*WHAT IS NEEDED:*
Once you have checked the records that follow, state how many of their lines hold "will", giving the number only.
───── RECORD EXTRACTS ─────
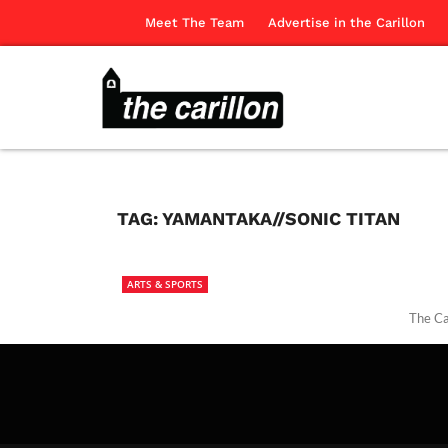
Meet The Team
Advertise in the Carillon
TAG:
YAMANTAKA//SONIC TITAN
ARTS & SPORTS
The Ca
The Ca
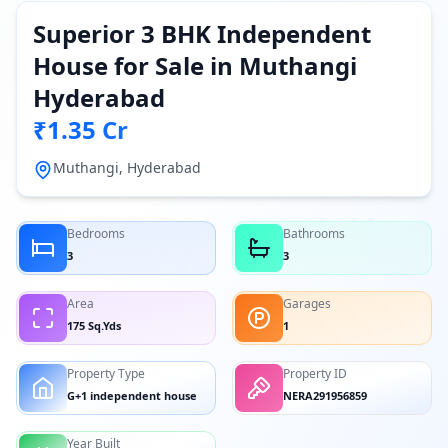
Superior 3 BHK Independent
House for Sale in Muthangi
Hyderabad
₹1.35 Cr
Muthangi, Hyderabad
Bedrooms
Bathrooms
3
3
Area
Garages
175 Sq.Yds
1
Property Type
Property ID
G+1 independent house
NERA291956859
Year Built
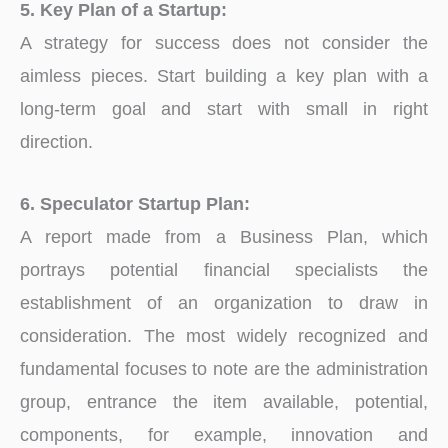
5. Key Plan of a Startup:
A strategy for success does not consider the
aimless pieces. Start building a key plan with a
long-term goal and start with small in right
direction.
6. Speculator Startup Plan:
A report made from a Business Plan, which
portrays potential financial specialists the
establishment of an organization to draw in
consideration. The most widely recognized and
fundamental focuses to note are the administration
group, entrance the item available, potential,
components, for example, innovation and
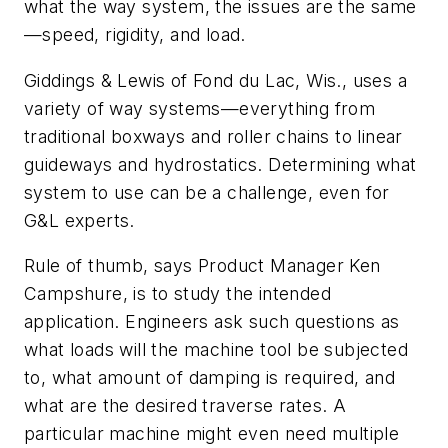
what the way system, the issues are the same
—speed, rigidity, and load.
Giddings & Lewis of Fond du Lac, Wis., uses a
variety of way systems—everything from
traditional boxways and roller chains to linear
guideways and hydrostatics. Determining what
system to use can be a challenge, even for
G&L experts.
Rule of thumb, says Product Manager Ken
Campshure, is to study the intended
application. Engineers ask such questions as
what loads will the machine tool be subjected
to, what amount of damping is required, and
what are the desired traverse rates. A
particular machine might even need multiple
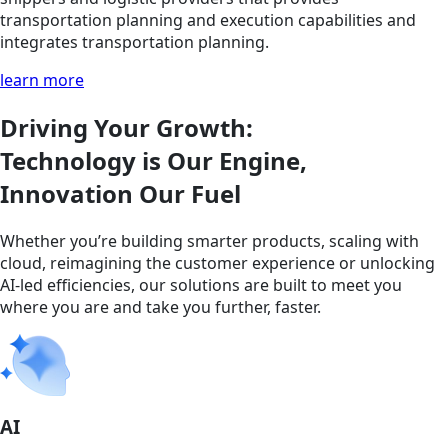
transportation planning and execution capabilities and
integrates transportation planning.
learn more
Driving Your Growth:
Technology is Our Engine,
Innovation Our Fuel
Whether you’re building smarter products, scaling with
cloud, reimagining the customer experience or unlocking
AI-led efficiencies, our solutions are built to meet you
where you are and take you further, faster.
AI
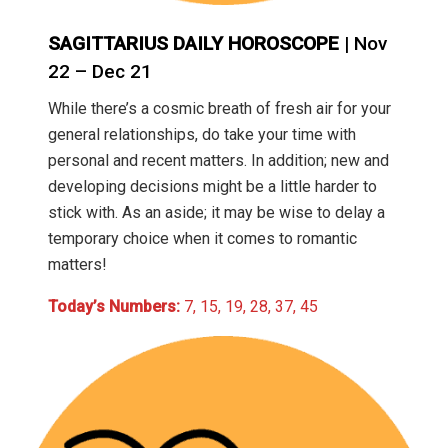
SAGITTARIUS DAILY HOROSCOPE
| Nov
22 – Dec 21
While there’s a cosmic breath of fresh air for your
general relationships, do take your time with
personal and recent matters. In addition; new and
developing decisions might be a little harder to
stick with. As an aside; it may be wise to delay a
temporary choice when it comes to romantic
matters!
Today’s Numbers:
7, 15, 19, 28, 37, 45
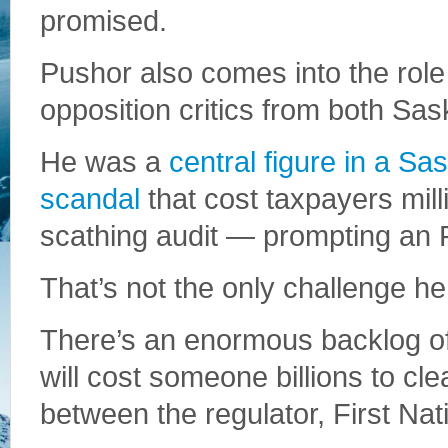
promised.
Pushor also comes into the role
opposition critics from both Sa
He was a
central figure in a 
scandal
that cost taxpayers mill
scathing audit — prompting an
That’s not the only challenge he
There’s an enormous backlog o
will cost someone billions to cle
between the regulator, First Na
─────
*ANSWER BELOW:*
2